**ACTIVITY**
Write out every record again, exactly.
START PROVIDED DATA
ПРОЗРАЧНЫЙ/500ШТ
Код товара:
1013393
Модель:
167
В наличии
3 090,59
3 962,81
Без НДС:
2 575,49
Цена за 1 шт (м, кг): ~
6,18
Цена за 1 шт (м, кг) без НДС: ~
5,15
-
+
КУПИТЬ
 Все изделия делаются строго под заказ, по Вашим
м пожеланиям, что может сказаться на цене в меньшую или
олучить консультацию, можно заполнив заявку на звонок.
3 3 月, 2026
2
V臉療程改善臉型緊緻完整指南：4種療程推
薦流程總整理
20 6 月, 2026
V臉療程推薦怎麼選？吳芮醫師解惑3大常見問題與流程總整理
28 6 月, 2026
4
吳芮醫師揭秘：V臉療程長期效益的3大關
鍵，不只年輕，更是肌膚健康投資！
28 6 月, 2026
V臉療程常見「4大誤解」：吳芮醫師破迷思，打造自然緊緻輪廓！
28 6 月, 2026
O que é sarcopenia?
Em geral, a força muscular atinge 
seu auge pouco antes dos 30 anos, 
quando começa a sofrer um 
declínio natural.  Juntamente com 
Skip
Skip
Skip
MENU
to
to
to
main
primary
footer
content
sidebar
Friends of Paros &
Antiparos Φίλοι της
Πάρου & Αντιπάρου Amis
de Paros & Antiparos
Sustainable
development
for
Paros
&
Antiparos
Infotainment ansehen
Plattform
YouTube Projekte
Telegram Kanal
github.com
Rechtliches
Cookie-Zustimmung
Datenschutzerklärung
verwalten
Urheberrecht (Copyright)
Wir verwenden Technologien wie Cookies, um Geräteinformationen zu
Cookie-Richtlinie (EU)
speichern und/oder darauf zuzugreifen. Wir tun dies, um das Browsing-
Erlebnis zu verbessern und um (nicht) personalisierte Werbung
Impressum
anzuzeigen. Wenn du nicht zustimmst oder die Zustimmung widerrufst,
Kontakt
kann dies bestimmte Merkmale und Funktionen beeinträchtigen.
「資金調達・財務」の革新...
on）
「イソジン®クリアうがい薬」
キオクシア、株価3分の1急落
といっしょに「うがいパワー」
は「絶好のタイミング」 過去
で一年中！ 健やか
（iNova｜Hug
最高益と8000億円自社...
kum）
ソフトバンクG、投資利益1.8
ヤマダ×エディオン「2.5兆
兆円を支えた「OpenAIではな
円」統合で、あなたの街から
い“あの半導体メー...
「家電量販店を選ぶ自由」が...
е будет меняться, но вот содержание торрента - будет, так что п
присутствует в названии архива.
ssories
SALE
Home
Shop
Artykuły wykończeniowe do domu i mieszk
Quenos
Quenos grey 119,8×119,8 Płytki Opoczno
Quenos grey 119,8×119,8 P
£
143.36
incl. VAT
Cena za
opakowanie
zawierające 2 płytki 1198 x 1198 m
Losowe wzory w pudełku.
END PROVIDED DATA
**RESPONSE TO THIS EXERCISE**
ПРОЗРАЧНЫЙ/500ШТ
Код товара:
1013393
Модель:
167
В наличии
3 090,59
3 962,81
Без НДС:
2 575,49
Цена за 1 шт (м, кг): ~
6,18
Цена за 1 шт (м, кг) без НДС: ~
5,15
-
+
КУПИТЬ
 Все изделия делаются строго под заказ, по Вашим
м пожеланиям, что может сказаться на цене в меньшую или
олучить консультацию, можно заполнив заявку на звонок.
3 3 月, 2026
2
V臉療程改善臉型緊緻完整指南：4種療程推
薦流程總整理
20 6 月, 2026
V臉療程推薦怎麼選？吳芮醫師解惑3大常見問題與流程總整理
28 6 月, 2026
4
吳芮醫師揭秘：V臉療程長期效益的3大關
鍵，不只年輕，更是肌膚健康投資！
28 6 月, 2026
V臉療程常見「4大誤解」：吳芮醫師破迷思，打造自然緊緻輪廓！
28 6 月, 2026
O que é sarcopenia?
Em geral, a força muscular atinge 
seu auge pouco antes dos 30 anos, 
quando começa a sofrer um 
declínio natural.  Juntamente com 
Skip
Skip
Skip
MENU
to
to
to
main
primary
footer
content
sidebar
Friends of Paros &
Antiparos Φίλοι της
Πάρου & Αντιπάρου Amis
de Paros & Antiparos
Sustainable
development
for
Paros
&
Antiparos
Infotainment ansehen
Plattform
YouTube Projekte
Telegram Kanal
github.com
Rechtliches
Cookie-Zustimmung
Datenschutzerklärung
verwalten
Urheberrecht (Copyright)
Wir verwenden Technologien wie Cookies, um Geräteinformationen zu
Cookie-Richtlinie (EU)
speichern und/oder darauf zuzugreifen. Wir tun dies, um das Browsing-
Erlebnis zu verbessern und um (nicht) personalisierte Werbung
Impressum
anzuzeigen. Wenn du nicht zustimmst oder die Zustimmung widerrufst,
Kontakt
kann dies bestimmte Merkmale und Funktionen beeinträchtigen.
「資金調達・財務」の革新...
on）
「イソジン®クリアうがい薬」
キオクシア、株価3分の1急落
といっしょに「うがいパワー」
は「絶好のタイミング」 過去
で一年中！ 健やか
（iNova｜Hug
最高益と8000億円自社...
kum）
ソフトバンクG、投資利益1.8
ヤマダ×エディオン「2.5兆
兆円を支えた「OpenAIではな
円」統合で、あなたの街から
い“あの半導体メー...
「家電量販店を選ぶ自由」が...
е будет меняться, но вот содержание торрента - будет, так что п
присутствует в названии архива.
ssories
SALE
Home
Shop
Artykuły wykończeniowe do domu i mieszk
Quenos
Quenos grey 119,8×119,8 Płytki Opoczno
Quenos grey 119,8×119,8 P
£
143.36
incl. VAT
Cena za
opakowanie
zawierające 2 płytki 1198 x 1198 m
Losowe wzory w pudełku.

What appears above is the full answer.